Il y a aussi un poujadisme conjugué à ce qu'on peut appeler un américanisme opportuniste. Ah l'auteur ne s'est pas retenu pour marquer une ligne Maginot entre les Berbères du bled et ceux des cercles intellectuels de Rabat ! En interprète de « ces hommes de petite taille », l'auteur argue qu'ils n'ont rien à faire avec le Tifinagh, mais ont besoin d'une aide que les Américains, pays où la sociobiologie est née et prospère de nos jours, ne daignent jamais de leur prodiguer. Après la politique du ventre, chère à Georges Balandier, l'auteur fait sienne la société du ventre.
Prendre pour objet l'amazighité signifie in fine la réduire à une sorte de contenant sans contenu. Tout se passe comme si ces forces vives étaient rangées dans le magasin des accessoires. A cet égard, les analyses proposées semblent frappées d'un cachet de conservatisme déniant aux Berbères la possibilité de changer d'une génération à une autre. Faut-il rappeler que les Berbères montagnards étaient jadis en première ligne dans le combat anti-colonial. La région de l'Anti-Atlas était la dernière à être pacifiée, selon le Général Guillaume, acteur de cette « pacification ». L'insuffisance de la nutrition n'était pas manifestement un frein à la rudesse physique de ces montagnards valeureux dans la défense de leurs terres et extensivement pour un Maroc libre.
On n'attend de quiconque de nous délivrer un certificat de vie ni de nous octroyer une identité. L'amazighité n'existe pas en soi et en l'air, elle est dans le réel, elle est inscrite jusque dans les paysages. Il est certain que ceux qui y associent leur passion ne l'ont pas découvert dans une boule de cristal: elle est un héritage légué malgré les diverses conquêtes et influences pré-arabes.
Hélas, dans un Maroc en pleine ébullition, les articles de cette teneur sont encore légion. Devant l'impunité de leurs auteurs, il y a simplement lieu de rappeler qu'on ne meurt pas de la bêtise.
Brahim LABARI.
Sociologue
En collaboration avec Aïcha El Hassani, lahcen Benbella, Lahsen Olhadj, Ali Idaîssa, Bakrim Anas, Wanaim Mbarek, Fandi Abdallah, Bouyaakoubi anir, Ouzaaîte Lahcen , Abdellah Aïdouch et Bouliddam Lhoucine.
Abderrahim Chtiba, "Caprices du lundi: Au pays des Imazighen », Libération (Maroc), édition du 28 novembre 2005
Texte accompagnant le droit de réponse.
Bonjour,
Il y a quelques temps, vous m'avez ouvert vos pages (c'était l'ancienne équipe de rédaction) pour exprimer certaines de mes vues sur divers problèmes.

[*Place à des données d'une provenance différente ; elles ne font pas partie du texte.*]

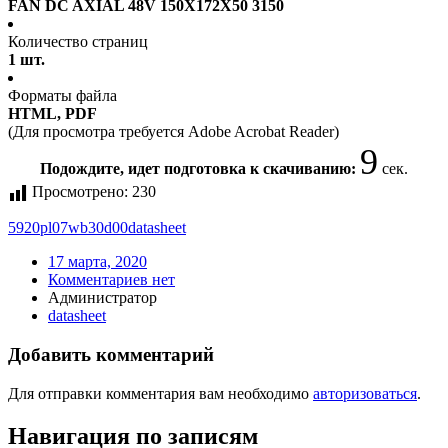
FAN DC AXIAL 48V 150X172X50 3150
Количество страниц
1 шт.
Форматы файла
HTML, PDF
(Для просмотра требуется Adobe Acrobat Reader)
9
Подождите, идет подготовка к скачиванию:
сек.
Просмотрено:
230
5920pl07wb30d00
datasheet
17 марта, 2020
Комментариев нет
Администратор
datasheet
Добавить комментарий
Для отправки комментария вам необходимо
авторизоваться
.
Навигация по записям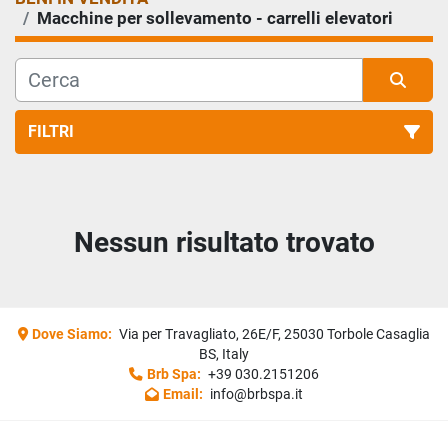
Macchine per sollevamento - carrelli elevatori
FILTRI
Macchine per sollevamento - carrelli elevatori (16)
Nessun risultato trovato
Ordina per
Dove Siamo:
Via per Travagliato, 26E/F, 25030 Torbole Casaglia
BS, Italy
Brb Spa:
+39 030.2151206
Email:
info@brbspa.it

Aujourd'hui, je dois vous écrire pour vous soumettre en fichier attaché le droit de réponse à l'article "Caprices du lundi: Au pays des Imazighen". Le tollé que cet article a suscité au sein de la communauté amazighe de France et l'indignation devant les idées qui, à défaut d'être développées, sont évoquées dans le dit article en disent long sur le mécontentement général et unanimement partagé. Une pétition est déjà en ligne sur le site de Tamaynut France et exprime le véritable choc des propos de cet auteur. Nous croyons à la liberté journalistique dès lors qu'elle ne bafoue pas les principes élémentaires du "vivre ensemble".

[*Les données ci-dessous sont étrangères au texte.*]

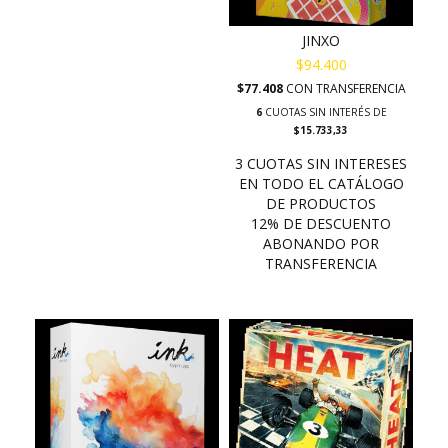
JINXO
$94.400
$77.408
CON
TRANSFERENCIA
6
CUOTAS SIN INTERÉS DE
$15.733,33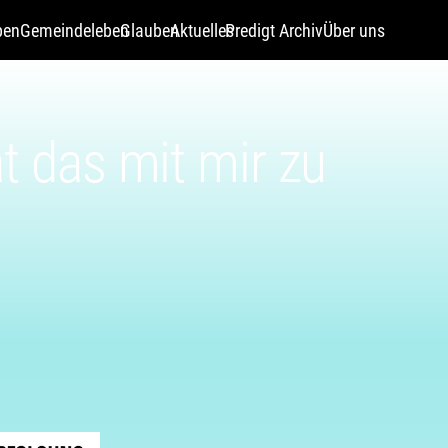
pen
Gemeindeleben
Glauben
Aktuelles
Predigt Archiv
Über uns
t das mit mir zu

Je vous prie donc de publier (et en première page) cette mise au point que j'ai rédigée en collaboration avec les membres et sympathisants de l'association Tamaynut France. Je crois que c'est le moindre bon sens pour que vive le débat contradictoire même si notre droit de réponse n'a jamais cédé à l'invective ou à l'insignifiance.
En espérant que ce genre d'écrit cesse dans un quotidien qui se veut par ailleurs responsable et mature.